I like this phrase: “…requires knowing the rules to be effective.” To me, this is a pretty key point. There are rules of grammar and usage, and they are subject to change over time. I don’t sweat too much over people breaking the rules, but I think that they should be aware that they are breaking them.
It seems to me that we are a raising a great many kids into adults without having managed to teach them fluency in their native tongue. And then we have the nerve to complain about their failure to speak it correctly.
Rules of grammar, which describe what is allowed and not allowed in a given language, and
Standards, which describe what is allowed in certain situations such as academic papers, SDMB, etc.
… and that these are not the same thing?
Examples of violations of the rules of English grammar:
“This yes that it is.”
“As is to cardigans, they are in style now not much.”
Examples of violations of standards:
In a college-level paper: “If one was to explore it’s origins, you would find…”
The Great Debates forum of SDMB: “You cg mg b***d”
If we can’t agree to that much, then we’re going to talk at cross-purposes forever.
As an addendum to my previous post, I’d like to also assert that speech/writing can be confusing, vague, or unintelligible regardless of standard, dialect, or register.

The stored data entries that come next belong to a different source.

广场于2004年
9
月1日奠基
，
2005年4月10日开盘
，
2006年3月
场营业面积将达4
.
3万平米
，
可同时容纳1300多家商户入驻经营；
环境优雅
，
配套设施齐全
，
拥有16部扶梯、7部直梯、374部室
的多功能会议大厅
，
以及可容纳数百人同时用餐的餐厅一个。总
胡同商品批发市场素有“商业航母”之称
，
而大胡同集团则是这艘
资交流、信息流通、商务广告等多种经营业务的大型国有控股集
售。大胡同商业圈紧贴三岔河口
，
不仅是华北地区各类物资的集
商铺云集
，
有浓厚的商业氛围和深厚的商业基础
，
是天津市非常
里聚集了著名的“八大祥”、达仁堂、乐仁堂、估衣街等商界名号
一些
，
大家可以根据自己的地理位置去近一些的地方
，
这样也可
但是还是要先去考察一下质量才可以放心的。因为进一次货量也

I’ve read too many academic articles and doctoral theses that use high-falutin’ language to mask a nearly complete lack of coherent thought.
As Hugh Kenner once said of such a piece of work, “That was a whole lot o’ nothin’.”
Sweet Jesus, yes. I remember most clearly an article on postmodern architecture that I struggled through in college; every sentence was an agony. At one point he mentioned a building “whose putative volume is ocularly quite undecidable.”
I read that about half a dozen times before looking up and shouting to my housemate, “You can’t figure out the goddamn size of the building by looking at it!”
And that’s one of the better examples: at least the thought behind it was coherent. There were other sections I could never decode, and I suspect that was deliberate on the author’s part.
On the other hand, as a writing tutor in college I discovered that a lot of students were using Jack Kerouackian prose to mask their lack of anything to say, and these folks were far harder to work with: their indecipherable twaddle was art, dammit, and they didn’t need no Agent of the Man telling them to put a comma here and remove a clause there. There was one fellow whom I forbid from using metaphor until he could figure out how to put the subject of a sentence near the front of the sentence. He’d write things like, “It was floating beyond the depraved river that entering into my ears the harmonious vibrations of the spotted thitzgrackle, so sweetly.” Only worse.